Pakistan has matched India all along with its own warheads — and with a very leaky nuclear-information system. Iran — in fact a signatory to the NPT — has nevertheless acted in secret and is now pressing ahead with no credible means in sight of stopping it.

Meanwhile North Korea has stepped right out of the NPT system and is agreeing instead to six-party talks, which are moving at a snail’s pace. It may already have full nuclear-weapons capabilities. It certainly has missiles that can reach Japan.

Proliferation breeds proliferation. Iran’s progress to nuclear status, though it may take a few more years yet, is bound to prompt nuclear-weapons ambitions in Egypt, and maybe Syria and Turkey as well. North Korea’s nuclear advance, if not somehow checked, is bound to lead to rethinking in Japan, either about acquiring a nuclear-weapons capability, which it could do with ease, or to agreeing to the forward deployment of American nuclear missiles on its soil.

So what happens next in this precarious and unbalanced situation? In theory three possible avenues exist.

The first is to try somehow to get the genie back into the bottle. That is to say, the illegal nuclear powers would somehow have to be persuaded to give up all military ambitions and conform fully with the original treaty.

That prospect is highly unlikely. The United Nations’ instrument of nuclear discipline, the International Atomic Energy Agency based in Vienna, is a weak body at the best of times. The idea that Israel would willingly go nonnuclear is fantasy. The same applies to India and Pakistan. It is true that two nations in history have voluntarily given up nuclear activities — South Africa and Ukraine — but both in very special circumstances that apply nowhere else.

A second avenue would be just to shrug one’s shoulders and allow proliferation to happen, hoping that mutual deterrence, which did seem to work in Cold War days, would stop any government using these horrific weapons.

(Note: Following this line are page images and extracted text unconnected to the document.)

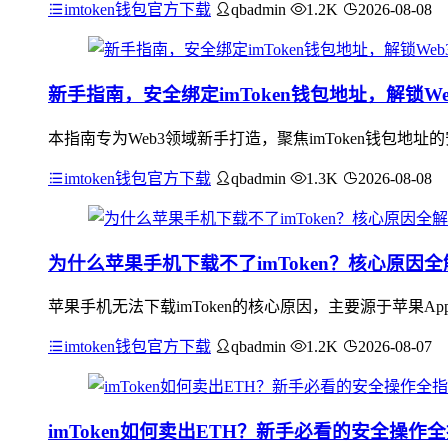
imtoken钱包官方下载
qbadmin
1.2K
2026-08-08
新手指南，安全绑定imToken钱包地址，解锁W
本指南专为Web3领域新手打造，聚焦imToken钱包
imtoken钱包官方下载
qbadmin
1.3K
2026-08-08
为什么苹果手机下载不了imToken？核心原因全
苹果手机无法下载imToken的核心原因，主要源于苹果App
imtoken钱包官方下载
qbadmin
1.2K
2026-08-07
imToken如何卖出ETH？新手必看的安全操作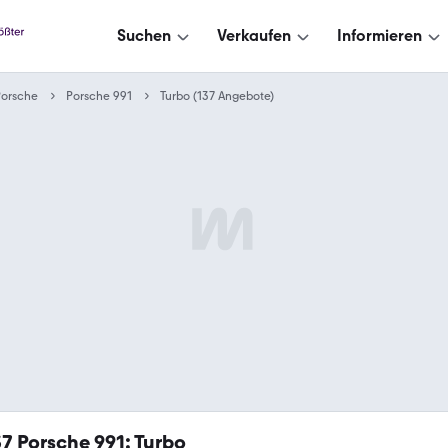
Suchen
Verkaufen
Informieren
Porsche
Porsche 991
Turbo (137 Angebote)
37
Porsche 991: Turbo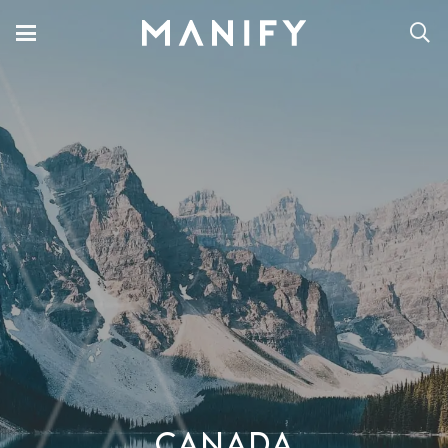
CANADA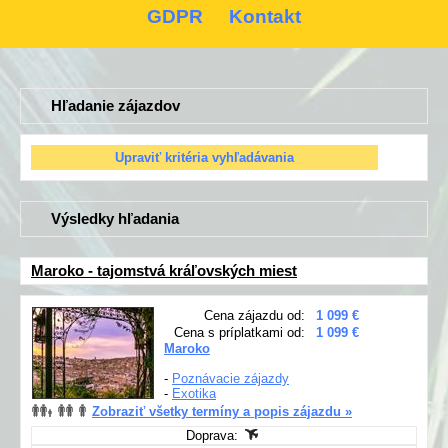
GDPR
Kontakt
Hľadanie zájazdov
Výsledky hľadania
Maroko - tajomstvá kráľovských miest
Cena zájazdu od:
1 099 €
Cena s príplatkami od:
1 099 €
Maroko
-
Poznávacie zájazdy
-
Exotika
Zobraziť všetky termíny a popis zájazdu »
Doprava: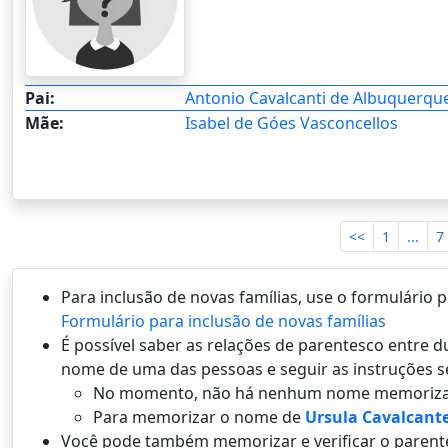
Pai:
Antonio Cavalcanti de Albuquerqu
Mãe:
Isabel de Góes Vasconcellos
<<
1
...
7
Para inclusão de novas famílias, use o formulário
Formulário para inclusão de novas famílias
É possí­vel saber as relações de parentesco entre
nome de uma das pessoas e seguir as instruções s
No momento, não há nenhum nome memoriza
Para memorizar o nome de
Ursula Cavalcant
Você pode também memorizar e verificar o parent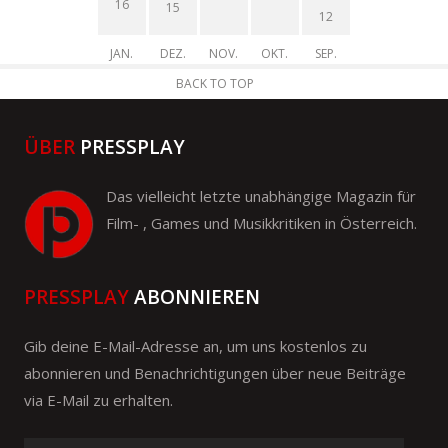
16
15
12
JAN.
DEZ.
NOV.
OKT.
SEP.
BACK TO TOP
ÜBER
PRESSPLAY
Das vielleicht letzte unabhängige Magazin für
Film- , Games und Musikkritiken in Österreich.
PRESSPLAY
ABONNIEREN
Gib deine E-Mail-Adresse an, um uns kostenlos zu
abonnieren und Benachrichtigungen über neue Beiträge
via E-Mail zu erhalten.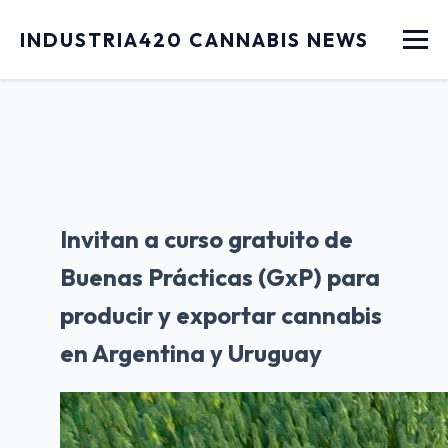
Menu
INDUSTRIA420 CANNABIS NEWS
Invitan a curso gratuito de
Buenas Prácticas (GxP) para
producir y exportar cannabis
en Argentina y Uruguay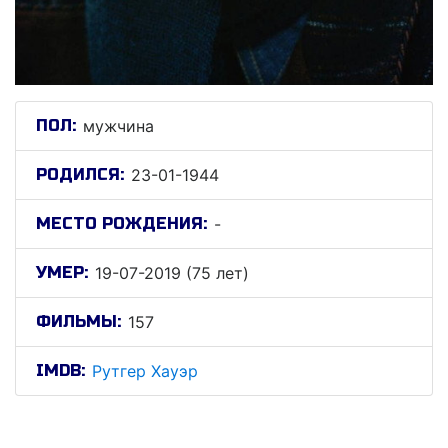
ПОЛ:
мужчина
РОДИЛСЯ:
23-01-1944
МЕСТО РОЖДЕНИЯ:
-
УМЕР:
19-07-2019 (75 лет)
ФИЛЬМЫ:
157
IMDB:
Рутгер Хауэр
Рутгер Хауэр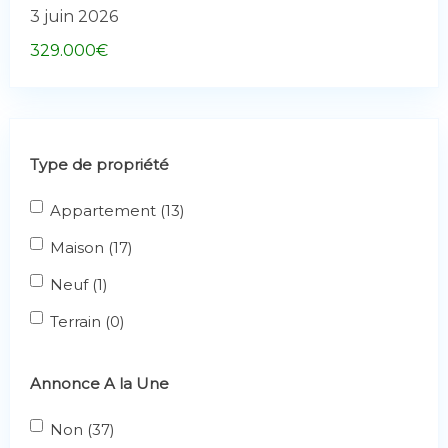
3 juin 2026
329.000
€
Type de propriété
Appartement (13)
Maison (17)
Neuf (1)
Terrain (0)
Annonce A la Une
Non (37)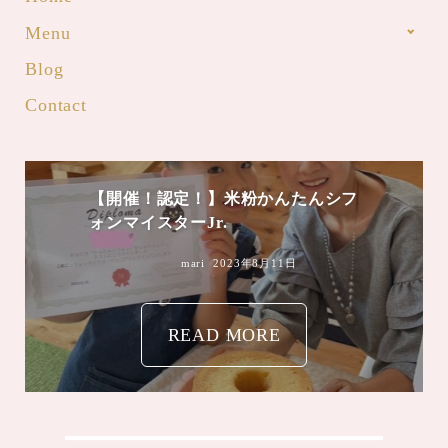
Menu
Blog
Contact
【開催！認定！】米粉かんたんシフ
ォンマイスターJr.
mari
2023年8月11日
READ MORE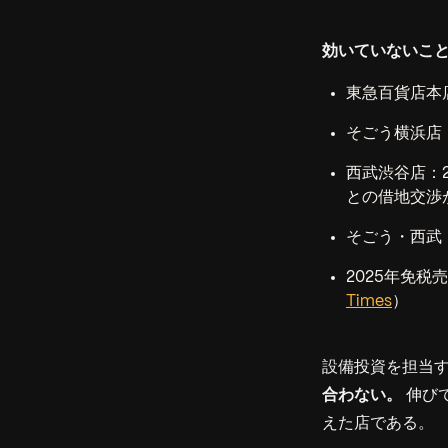
効いていないこ
東急百貨店本
そごう横浜店：
西武渋谷店：2
との借地交渉
そごう・西武：
2025年免税
Times
）
設備投資を担当
合わない。
伸び
えた店である。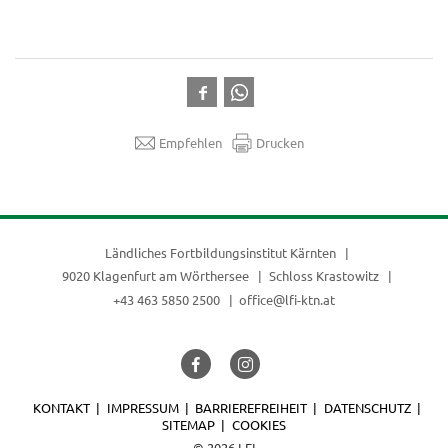
Empfehlen
Drucken
Ländliches Fortbildungsinstitut Kärnten
9020 Klagenfurt am Wörthersee
Schloss Krastowitz
+43 463 5850 2500
office@lfi-ktn.at
KONTAKT
IMPRESSUM
BARRIEREFREIHEIT
DATENSCHUTZ
SITEMAP
COOKIES
© 2026 LFI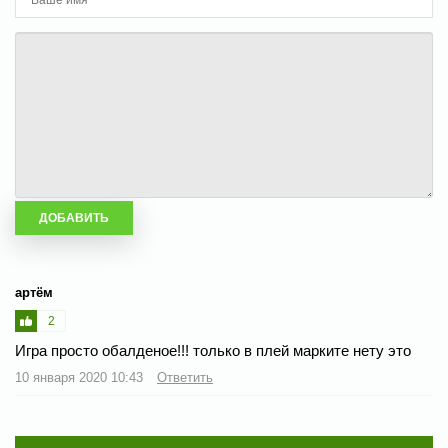
артём
2
Игра просто обалденое!!! только в плей марките нету это
10 января 2020 10:43
Ответить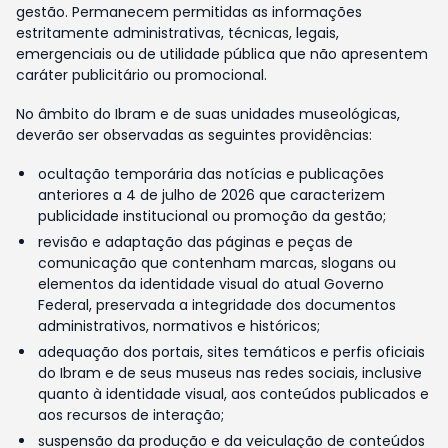
gestão. Permanecem permitidas as informações
estritamente administrativas, técnicas, legais,
emergenciais ou de utilidade pública que não apresentem
caráter publicitário ou promocional.
No âmbito do Ibram e de suas unidades museológicas,
deverão ser observadas as seguintes providências:
ocultação temporária das notícias e publicações
anteriores a 4 de julho de 2026 que caracterizem
publicidade institucional ou promoção da gestão;
revisão e adaptação das páginas e peças de
comunicação que contenham marcas, slogans ou
elementos da identidade visual do atual Governo
Federal, preservada a integridade dos documentos
administrativos, normativos e históricos;
adequação dos portais, sites temáticos e perfis oficiais
do Ibram e de seus museus nas redes sociais, inclusive
quanto à identidade visual, aos conteúdos publicados e
aos recursos de interação;
suspensão da produção e da veiculação de conteúdos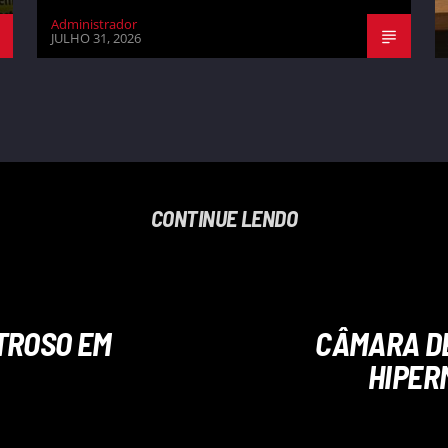
Administrador
JULHO 31, 2026
CONTINUE LENDO
TROSO EM
CÂMARA DE
HIPER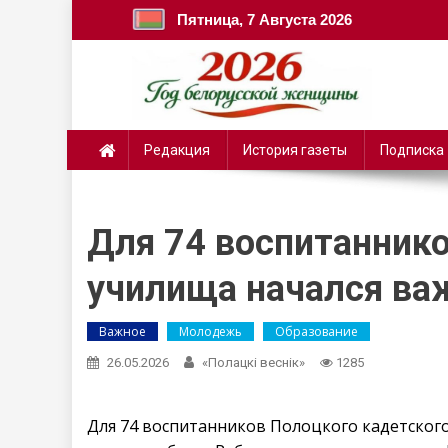
Пятница, 7 Августа 2026
Редакция
История газеты
Подписка
Для 74 воспитаннико
училища начался важ
Важное
Молодежь
Образование
26.05.2026
«Полацкі веснік»
1285
Для 74 воспитанников Полоцкого кадетского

That seems a counsel of utter despair. Governments can and do go mad, as history shows. New nuclear states, flushed with power, could threaten nonnuclear and smaller nations while the world trembled.

The third avenue is to start redesigning the architecture of the NPT system to embrace the new “facts on the ground” — namely that these weapons are now possessed, or about to be, by several countries outside the original five. What is therefore required is a much more powerful regime of inspection, monitoring, verification and control that brings the activities of every nuclear nation, or would-be nuclear nation well and truly into the open, with all secret sites revealed and the inspectors welcomed. The whole philosophy would be complete openness.

This kind of solution would also involve the most carefully policed exchange of nuclear materials and technologies, universally agreed (in contrast to the Bush bilateral deal with India), with the possible sharing of facilities under international control.

Such an approach requires enormous leaps of faith and hope, but it just might work, unlike the other two. Israel would somehow have to be brought openly to the table, a step that probably only the U.S. could compel it to take. India and Pakistan would need to build on their existing nuclear standoff — which at least shows that the theory of mutual deterrence has some life left in it.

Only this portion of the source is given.